Tuesday, April 14, 2009 7:51:20 AM

I have heard that Wells Fargo didn't need or want the bailout funds but that our financial wizards in Washington made them take it so they  could control the bank.  Rumor also has it that Wells hasn't even used the money, they have it sitting in account...while we, the tax payer are paying interest to China or whoever loaned us (U.S.) the funds for our

bailout needs.  Continued irresponsible leadership that we have in Washington now Obama, Pelosi, Reid, Geithner, etc, etc. will ruin us all.

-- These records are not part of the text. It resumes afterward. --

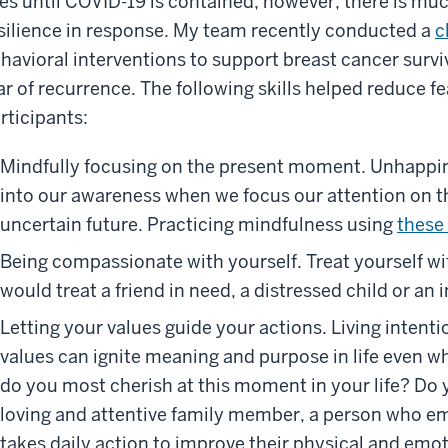
ves until COVID-19 is contained; however, there is mu
silience in response. My team recently conducted a
c
havioral interventions to support breast cancer survi
ar of recurrence. The following skills helped reduce 
rticipants:
Mindfully focusing on the present moment. Unhappin
into our awareness when we focus our attention on t
uncertain future. Practicing mindfulness using
these
Being compassionate with yourself. Treat yourself w
would treat a friend in need, a distressed child or an i
Letting your values guide your actions. Living intenti
values can ignite meaning and purpose in life even wh
do you most cherish at this moment in your life? Do 
loving and attentive family member, a person who
takes daily action to improve their physical and emo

Tuesday, April 14, 2009 9:09:05 AM

signing uo for this message board -trying to figure out the eight symbols given is about as stupid as your article-Jim

 

There is absolutely no reason the market should be open 5 days ( and nights) /per wk- it does though give you and alot of other people a job though Firstly after market hrs need to go.-that is nothing more then an internet creation-horrible and tasteless at best-usually traded by people without real jobs and access to a computer

 

Secondly,nothing really happens day to day other then emotional buying and selling of millions of shares that by the end of the day have no impact other then to make companies like e trade money-

 

The market needs to be open no more then 36 hrs at one time /week

 

How about Wednesday Jimbo?

 

Give it a rest.

Tuesday, April 14, 2009 9:14:22 AM

Wall Street has always been anti-competitive, unfair, and protected by Congress for a REASON.   That model works for MAXIMUM wealth tranfer to insiders.   Just like STEROIDS in all TV sports (and most high schools) doping (cheating), fixing game outcomes, out n out lying, empty denial are the NORMAL business practices.  TV Networks lie every minute re: blood for oil, blood for heroin, mythology, Nike theme always to get your money and protect their clients (corporate advertisers)

 

Well Fargo is insolvent, just as all the top bank are.   Private equity, off shore tax havens and leverage of 25-55 to one have wrecked them.  WFB no longer lends money--instead collect blood transfusion.   Look for the commercial real estate market to erase Well Fargo, soon to become Bank of America/CitiGroup/Federal Reserve printing press.

 

Obama Koolaid nor John McCain can save us from off shore hedge funds.   TARP was a huge robbery to funnel trillions off shore to the shadow banking system!

 

Tuesday, April 14, 2009 9:48:56 AM
Forcing someone to take money when they don't want it sounds like a lot of bull to me.  If Wells Fargo really, and I mean really, didn't want to take the money, they wouldn't have.
Tuesday, April 14, 2009 10:23:57 AM

Good lateral thinking, Jimbo. de Bono would be proud of you.

 

But you have missed one key factor. The trading volumes are generated through a combination of leverage OPM(other people's money) and piggybacking 'own account' transactions by all brokerages. These are in turn supported by short term lending by Banks for whom this is a more attractive proposition than consumer or small business lending.

 

It is an "Old Boys Network" which cant easily be broken by legislations.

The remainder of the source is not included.